= John William Theodore Youngs =

American mathematician

John William Theodore Youngs (usually cited as J. W. T. Youngs, known as Ted Youngs; 21 August 1910 Bilaspur, Chhattisgarh, India – 20 July 1970 Santa Cruz, California) was an American mathematician.

Youngs was the son of a missionary. He completed his undergraduate study at Wheaton College and received his PhD from Ohio State University in 1934 under Tibor Radó. He then taught for 18 years at Indiana University, where for eight years he was chair of the mathematics department. From 1964, he was a professor at the University of California, Santa Cruz, where he developed the mathematics faculty and was chair of the academic senate of the university.

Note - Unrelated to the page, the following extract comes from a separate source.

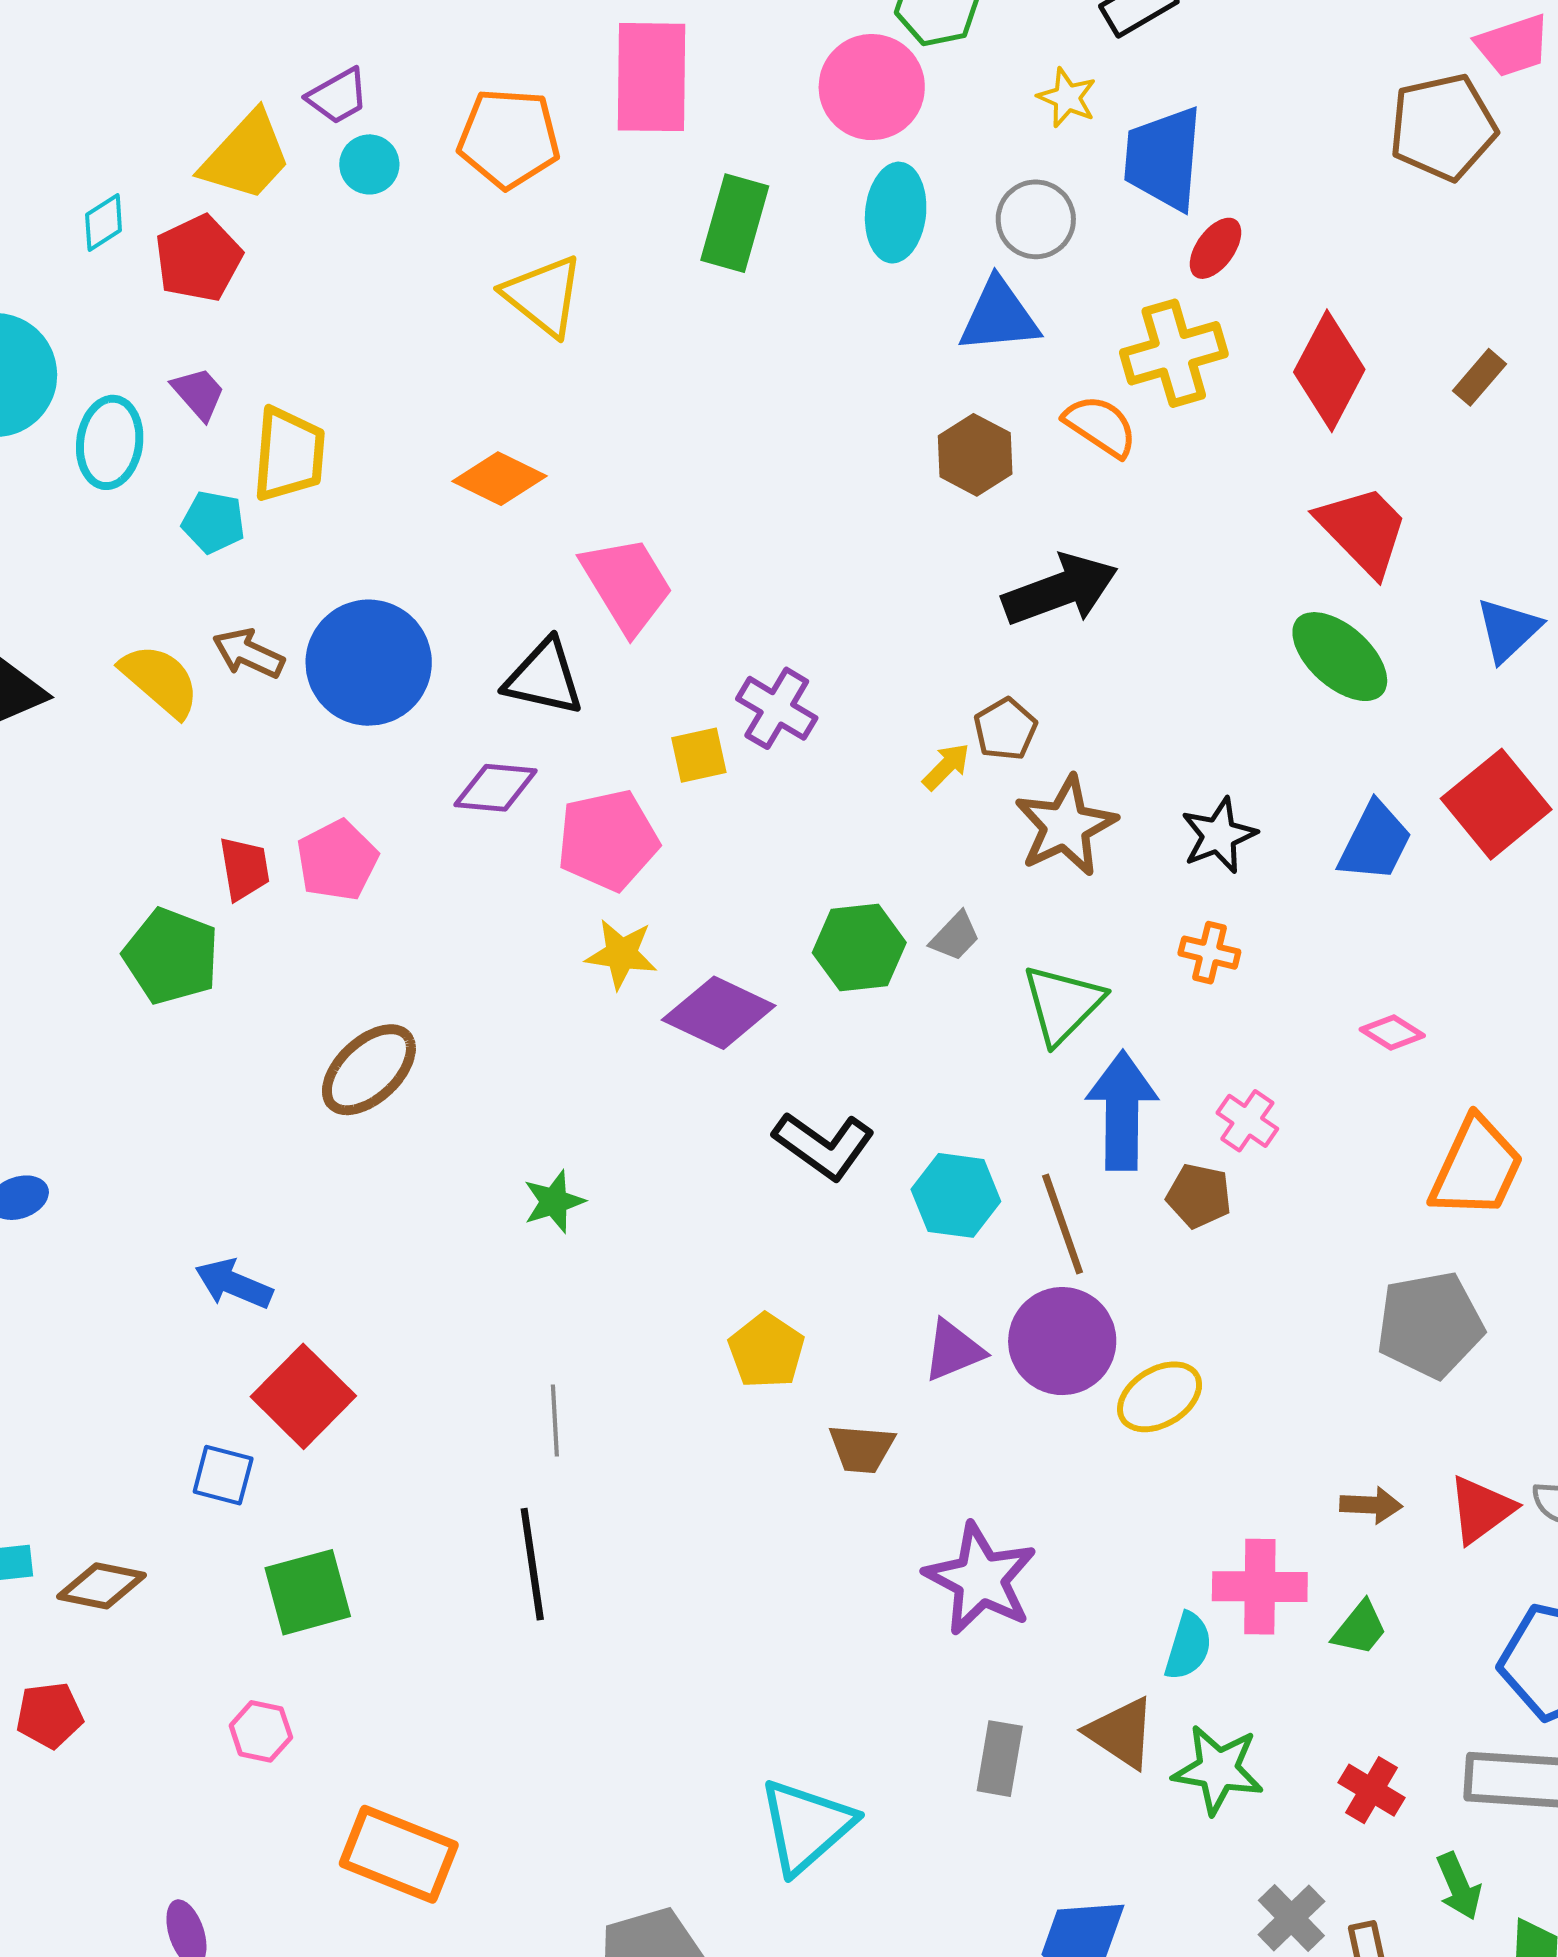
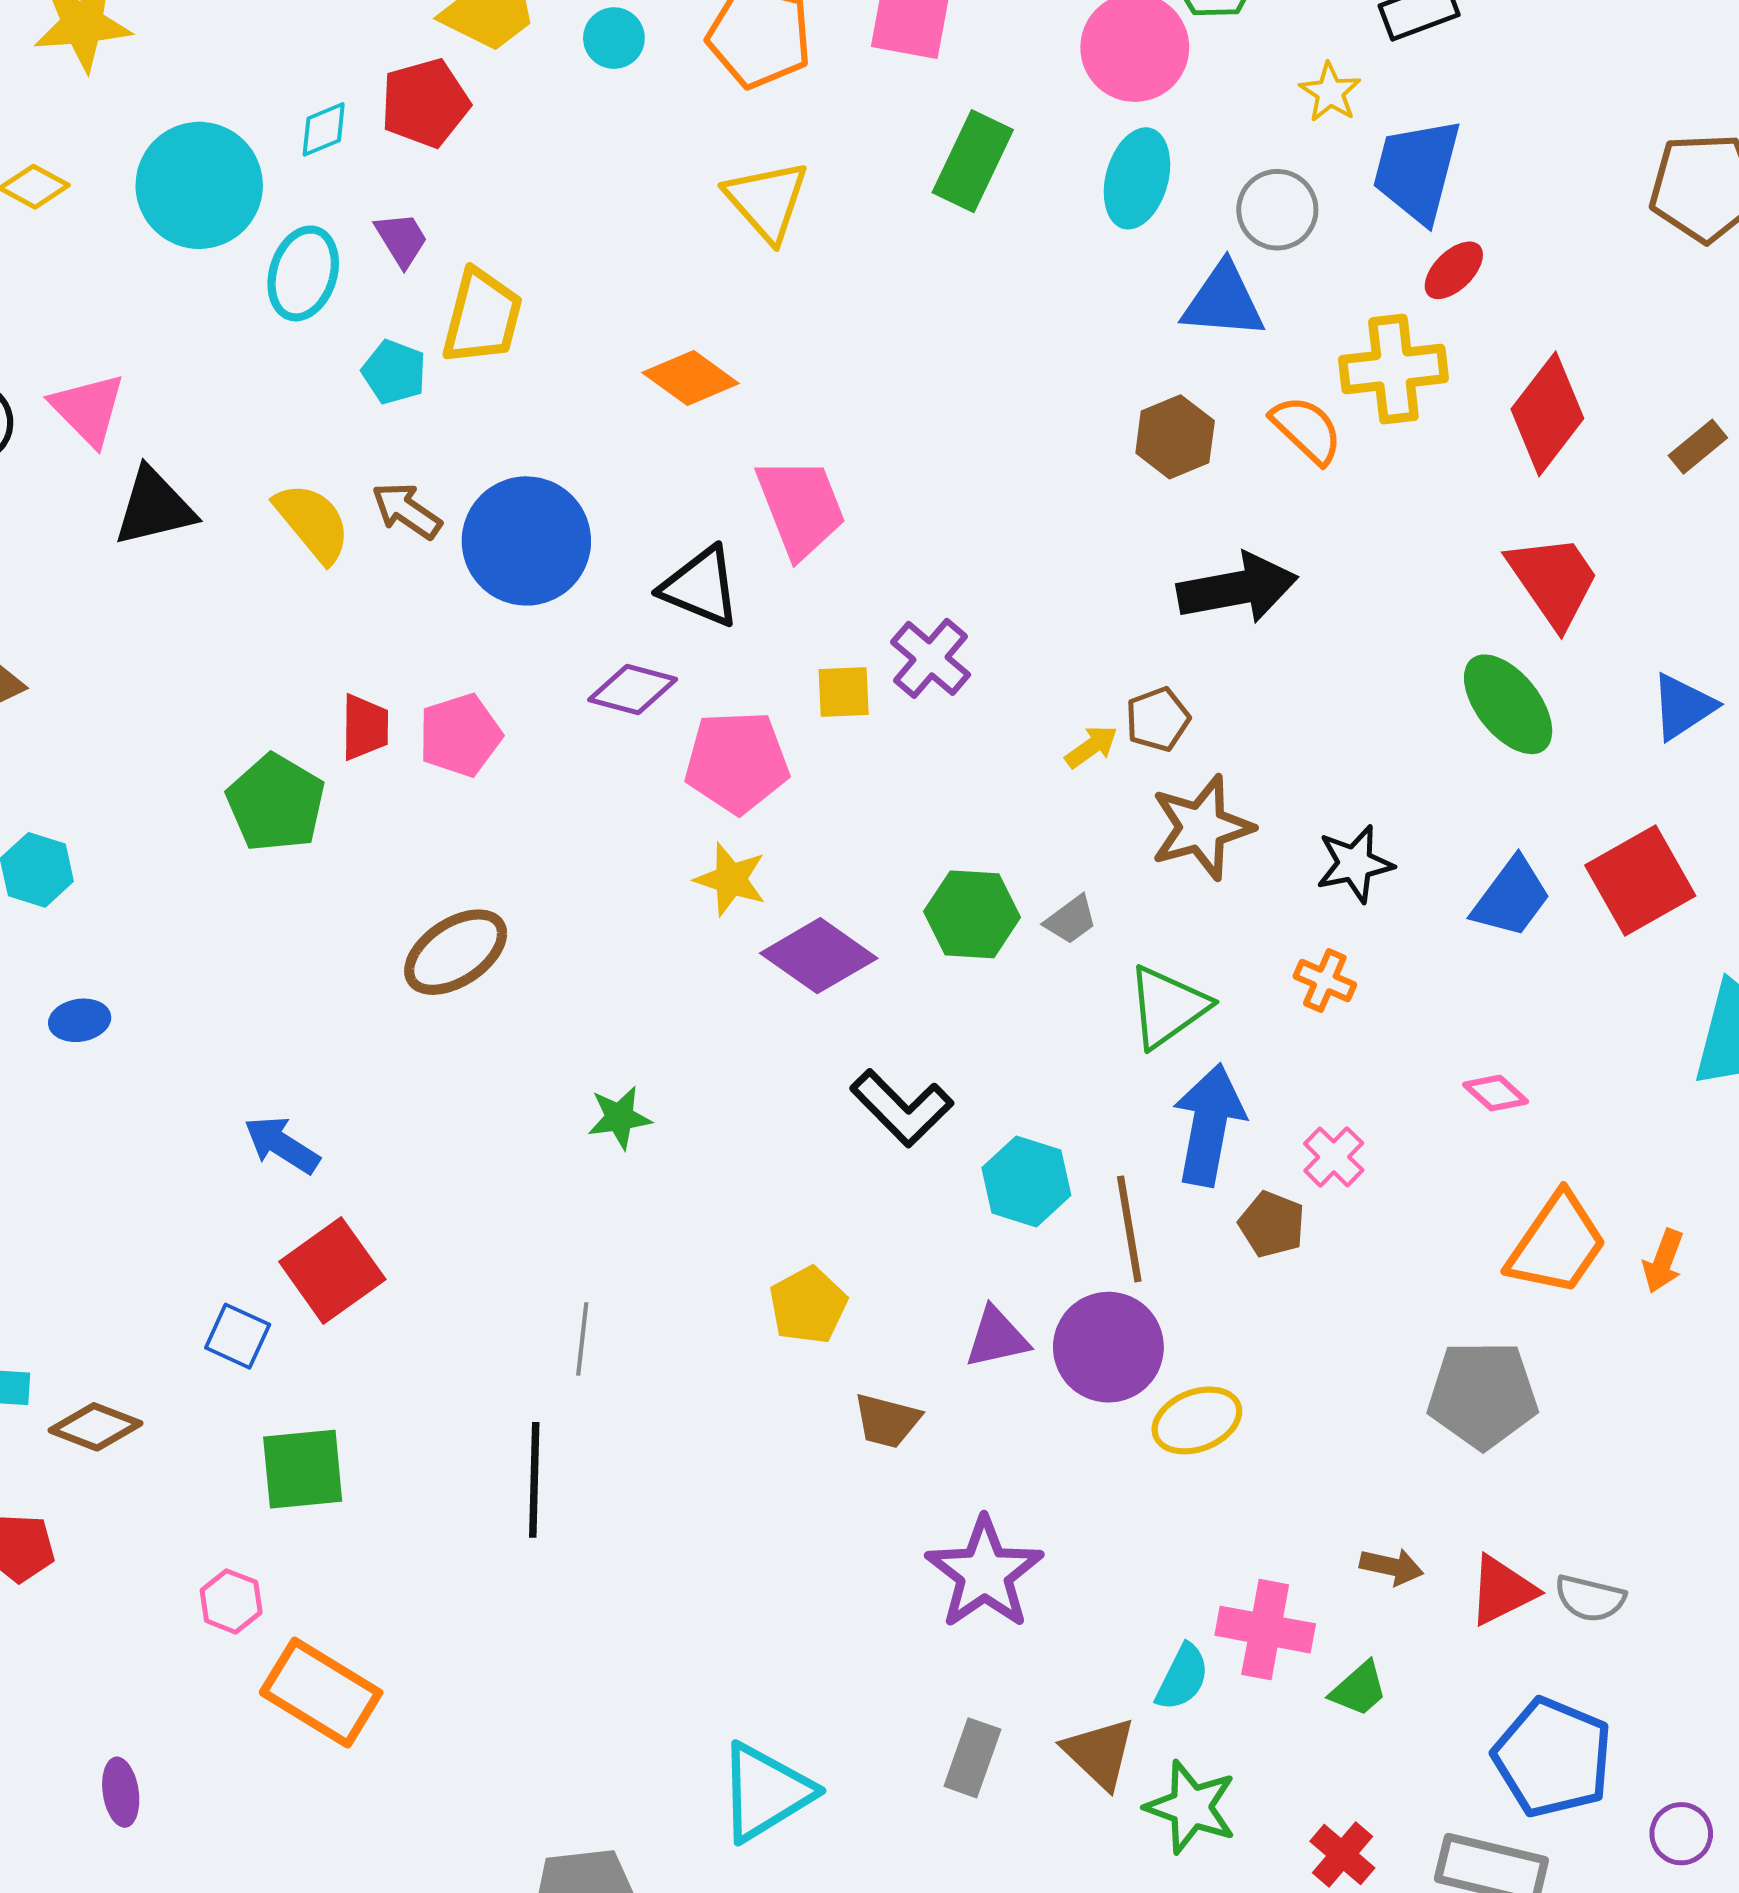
cyan diamond: (104, 222) -> (324, 129), moved
orange rectangle: (399, 1854) -> (321, 1693), moved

Youngs worked in geometric topology, for example, questions on the Frechét-equivalence of topological maps. He is famous for the Ringel–Youngs theorem (i.e. Ringel and Youngs's 1968 proof of the Heawood conjecture), which is closely related to the analogue of the four-color theorem for surfaces of higher genus.

John Youngs was a consultant for Sandia National Laboratories, the Rand Corporation and the Institute for Defense Analyses as well as a trustee for Carver Research Foundation Institute in Tuskegee. In 1946–1947, he was a Guggenheim Fellow. At the University of Santa Cruz, a mathematics prize for undergraduates is named after him.